The other event that touched on abortion last week was Mother Teresa's speech to the leaders of government, including the president and first lady, at the annual National Prayer Breakfast. Her words on charity and love and "giving until it hurts" were humbling and inspiring. But her words on abortion were surprisingly pointed and powerful and deserve to be quoted at length:

"By abortion, the mother does not learn to love but kills even her own child to solve her problems. And by abortion, the father is told that he does not have to take any responsibility at all for the child he has brought into the world. . . . Any country that accepts abortion is not teaching its people to love but to use any violence to get what they want. This is why the greatest destroyer of love and peace is abortion. . . .

"The child is God's gift to the family. Each child is created in the special image and likeness of God for greater things, to love and be loved . . . .

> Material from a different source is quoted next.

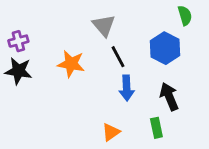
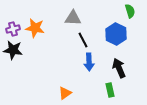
gray triangle: (104, 25) -> (73, 18), turned -48
orange star: (71, 64) -> (35, 28), moved
orange triangle: (111, 132) -> (65, 93), moved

"I will tell you something beautiful. We are fighting abortion by adoption -- by care of the mother and adoption of her baby. We have saved thousands of lives. We have sent word to the clinics, to the hospitals and police stations: 'Please, don't destroy the child. We will take the child.' So we always have someone to tell the mothers in trouble: 'Come, we will take care of you, we will get a home for your child.'

"Please don't kill the child. I want the child. Please give me the child. I am willing to accept any child who would be aborted and to give that child to a married couple who will love the child and be loved by the child. From our children's home in Calcutta alone, we have saved over 3,000 children from abortion. These children have brought such love and joy to their adopting parents and have grown up so full of love and joy.

"If we remember that God loves us, and that we can love others as He loves us, then America can become a sign of peace for the world. From here, a sign of care for the weakest of the weak -- the unborn child -- must go out to the world. If you become a burning light of justice and peace in the world, then really you will be true to what the founders of this country stood for. God bless you."

Mona Charen is a syndicated columnist.